South Carolina Mechanic’s Lien–Using a Notice of Project Commencement
In order to file a mechanic’s lien in South Carolina, lien claimants need certain information to fill out their forms. South Carolina has a solution to this dilemma by allowing a general contractor to file what is called a Notice of Project Commencement. Unlike other states in which the owner typically files such a notice, in South Carolina it is filed by the general contractor.
The purpose is to let other persons down the chain of title, including subcontractors and material suppliers, to receive needed information as to the general contractor, the owner, and description of the project. The purposes is to allow potential lien claimants to use this information for their pre-lien notices.
So why should a general contractor file such a form? There is actually a benefit. It is done by filing with the court and posting at the jobsite. If done, it may give the general contractor a payment defense against potential mechanic’s liens by a sub- subcontractor.
Four years, South Carolina general contractors had a problem in making payments to their subcontractors. One could make a full payment to a first-tier subcontractor, but if that money did not filter down to a sub-sub, that company could file it’s South Carolina mechanic’s lien. In essence, this may require the general contractor to pay twice.

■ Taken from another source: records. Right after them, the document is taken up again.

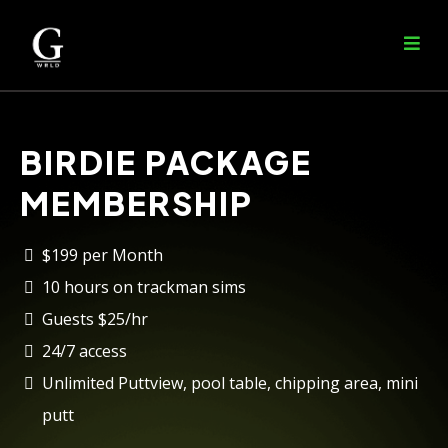
BIRDIE PACKAGE
MEMBERSHIP
$199 per Month
10 hours on trackman sims
Guests $25/hr
24/7 access
Unlimited Puttview, pool table, chipping area, mini
putt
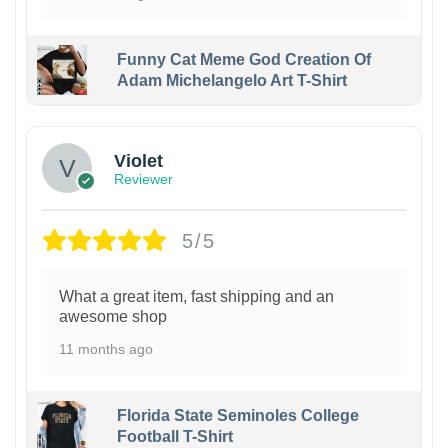
Funny Cat Meme God Creation Of
Adam Michelangelo Art T-Shirt
Violet
Reviewer
5/5
What a great item, fast shipping and an
awesome shop
11 months ago
Florida State Seminoles College
Football T-Shirt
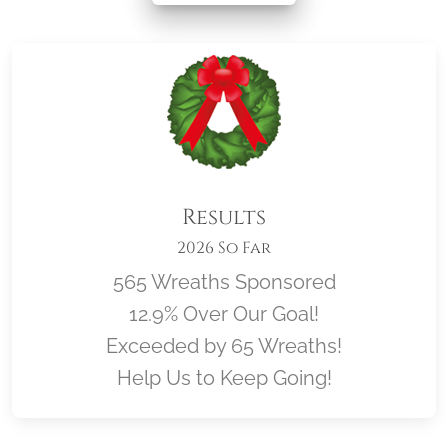
Results
2026 So Far
565 Wreaths Sponsored
12.9% Over Our Goal!
Exceeded by 65 Wreaths!
Help Us to Keep Going!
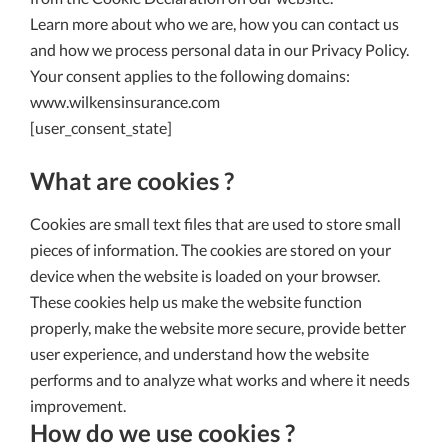
Learn more about who we are, how you can contact us
and how we process personal data in our Privacy Policy.
Your consent applies to the following domains:
www.wilkensinsurance.com
[user_consent_state]
What are cookies ?
Cookies are small text files that are used to store small
pieces of information. The cookies are stored on your
device when the website is loaded on your browser.
These cookies help us make the website function
properly, make the website more secure, provide better
user experience, and understand how the website
performs and to analyze what works and where it needs
improvement.
How do we use cookies ?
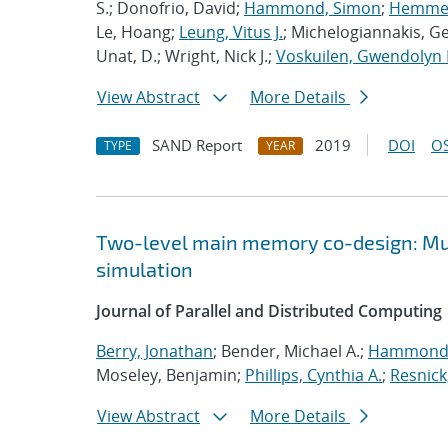
S.; Donofrio, David;
Hammond, Simon
;
Hemmert
Le, Hoang;
Leung, Vitus J.
; Michelogiannakis, G
Unat, D.; Wright, Nick J.;
Voskuilen, Gwendolyn 
View Abstract
More Details
SAND Report
2019
DOI
OS
TYPE
YEAR
Two-level main memory co-design: Mult
simulation
Journal of Parallel and Distributed Computing
Berry, Jonathan
; Bender, Michael A.;
Hammond,
Moseley, Benjamin;
Phillips, Cynthia A.
;
Resnick
View Abstract
More Details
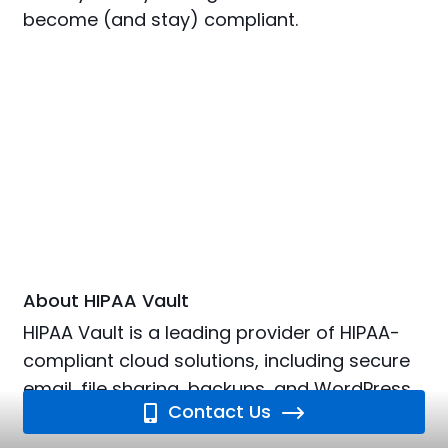
become (and stay) compliant.
About HIPAA Vault
HIPAA Vault is a leading provider of HIPAA-
compliant cloud solutions, including secure
email, file sharing, backups, and WordPress
Contact Us
hosting.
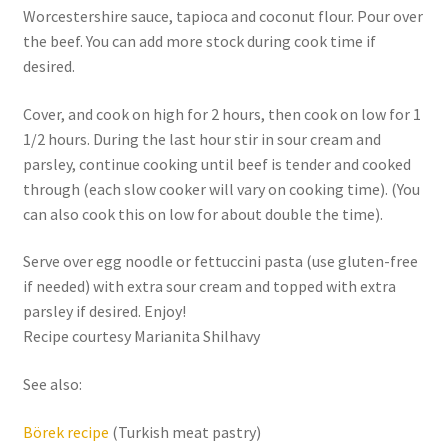
Worcestershire sauce, tapioca and coconut flour. Pour over
the beef. You can add more stock during cook time if
desired.
Cover, and cook on high for 2 hours, then cook on low for 1
1/2 hours. During the last hour stir in sour cream and
parsley, continue cooking until beef is tender and cooked
through (each slow cooker will vary on cooking time). (You
can also cook this on low for about double the time).
Serve over egg noodle or fettuccini pasta (use gluten-free
if needed) with extra sour cream and topped with extra
parsley if desired. Enjoy!
Recipe courtesy Marianita Shilhavy
See also:
Börek recipe
(Turkish meat pastry)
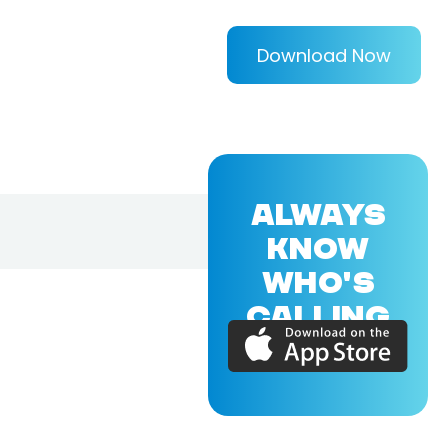
Download Now
ALWAYS
KNOW
WHO'S
CALLING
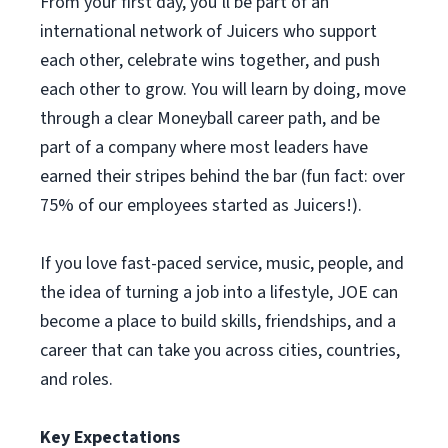
From your first day, you’ll be part of an
international network of Juicers who support
each other, celebrate wins together, and push
each other to grow. You will learn by doing, move
through a clear Moneyball career path, and be
part of a company where most leaders have
earned their stripes behind the bar (fun fact: over
75% of our employees started as Juicers!).
If you love fast-paced service, music, people, and
the idea of turning a job into a lifestyle, JOE can
become a place to build skills, friendships, and a
career that can take you across cities, countries,
and roles.
Key Expectations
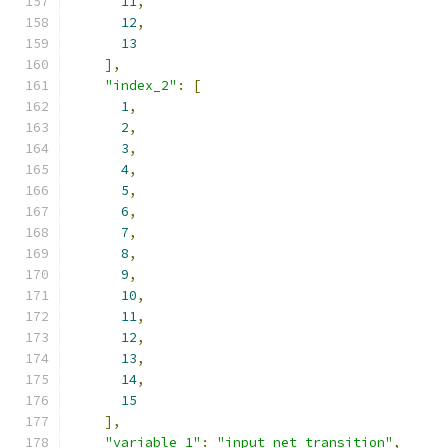
11
,
12
,
13
],
"index_2"
:
[
1
,
2
,
3
,
4
,
5
,
6
,
7
,
8
,
9
,
10
,
11
,
12
,
13
,
14
,
15
],
"variable_1"
:
"input_net_transition"
,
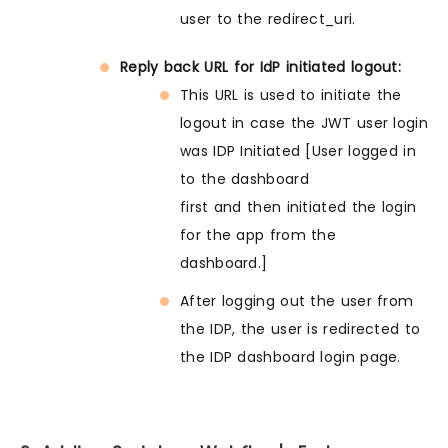
user to the redirect_uri.
Reply back URL for IdP initiated logout:
This URL is used to initiate the
logout in case the JWT user login
was IDP Initiated [User logged in
to the dashboard
first and then initiated the login
for the app from the
dashboard.]
After logging out the user from
the IDP, the user is redirected to
the IDP dashboard login page.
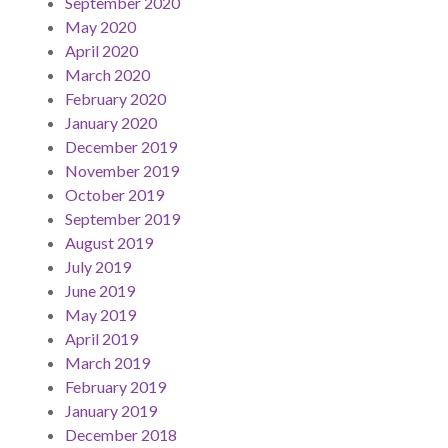
September 2020
May 2020
April 2020
March 2020
February 2020
January 2020
December 2019
November 2019
October 2019
September 2019
August 2019
July 2019
June 2019
May 2019
April 2019
March 2019
February 2019
January 2019
December 2018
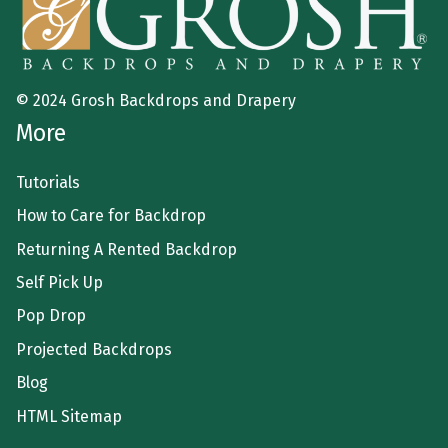
© 2024 Grosh Backdrops and Drapery
More
Tutorials
How to Care for Backdrop
Returning A Rented Backdrop
Self Pick Up
Pop Drop
Projected Backdrops
Blog
HTML Sitemap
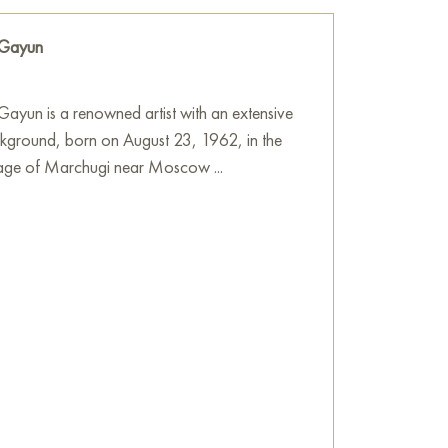
atterns at their centers.
 Gayun
this floral splendor unfolds gives it depth
 of the colors. Scattered across the canvas
aint, reminiscent of dew, rain, or magical
ayun is a renowned artist with an extensive
dynamism to the painting.
ckground, born on August 23, 1962, in the
llage of Marchugi near Moscow ...
s resembling spirals and curls, which create a
 movement. At the top of the painting, one
 solar disk or wheel. The artist’s signature is
tured background.
 radiating joy, energy, and fullness of life.
of dawn, vital energy, and the hearth,
s, create an image of fertile land where
 bloom.
he wall in your apartment, house, office,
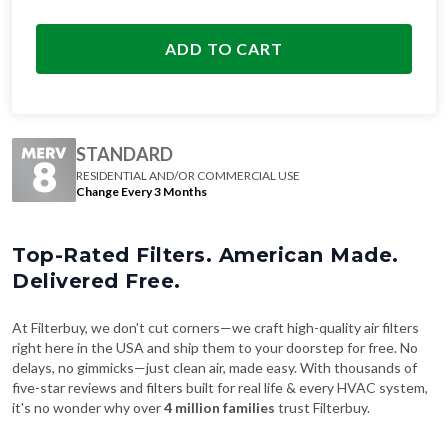
ADD TO CART
STANDARD
RESIDENTIAL AND/OR COMMERCIAL USE
Change Every 3 Months
Top-Rated Filters. American Made.
Delivered Free.
At Filterbuy, we don't cut corners—we craft high-quality air filters
right here in the USA and ship them to your doorstep for free. No
delays, no gimmicks—just clean air, made easy. With thousands of
five-star reviews and filters built for real life & every HVAC system,
it's no wonder why over
4 million families
trust Filterbuy.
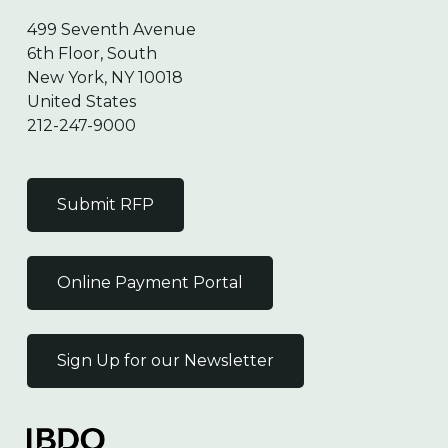
499 Seventh Avenue
6th Floor, South
New York, NY 10018
United States
212-247-9000
Submit RFP
Online Payment Portal
Sign Up for our Newsletter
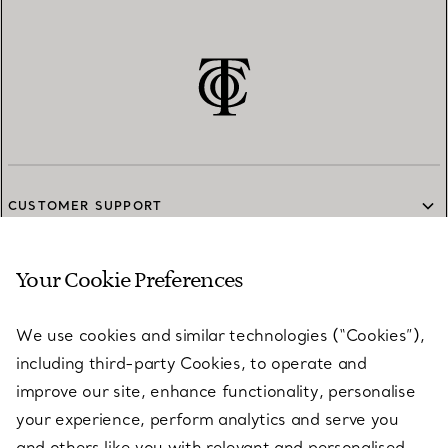
CUSTOMER SUPPORT
Your Cookie Preferences
SERVICES
We use cookies and similar technologies (“Cookies”),
including third-party Cookies, to operate and
ABOUT
improve our site, enhance functionality, personalise
your experience, perform analytics and serve you
and others like you with relevant and personalised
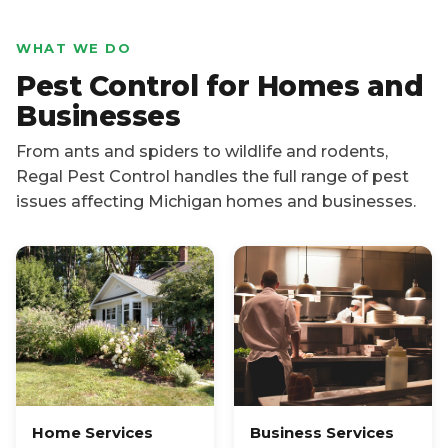
WHAT WE DO
Pest Control for Homes and
Businesses
From ants and spiders to wildlife and rodents,
Regal Pest Control handles the full range of pest
issues affecting Michigan homes and businesses.
Home Services
Business Services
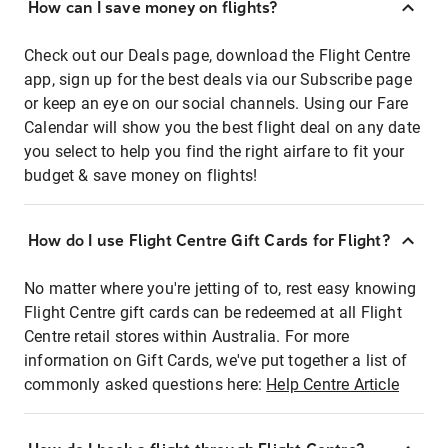
How can I save money on flights?
Check out our Deals page, download the Flight Centre
app, sign up for the best deals via our Subscribe page
or keep an eye on our social channels. Using our Fare
Calendar will show you the best flight deal on any date
you select to help you find the right airfare to fit your
budget & save money on flights!
How do I use Flight Centre Gift Cards for Flight?
No matter where you're jetting of to, rest easy knowing
Flight Centre gift cards can be redeemed at all Flight
Centre retail stores within Australia. For more
information on Gift Cards, we've put together a list of
commonly asked questions here:
Help Centre Article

The legislature of South Carolina changed this result by statute section 29-5-20. If the general pays it’s subcontractors in full, sub- subcontractors cannot file their mechanic’s lien. So if the sub does not in turn pay its lower tiered subcontractors, the general would not be liable.
For these reason, it is highly recommended that South Carolina general contractors receive lien waivers for all the payments to the subs. This will prevent the filing of a South Carolina mechanic’s lien.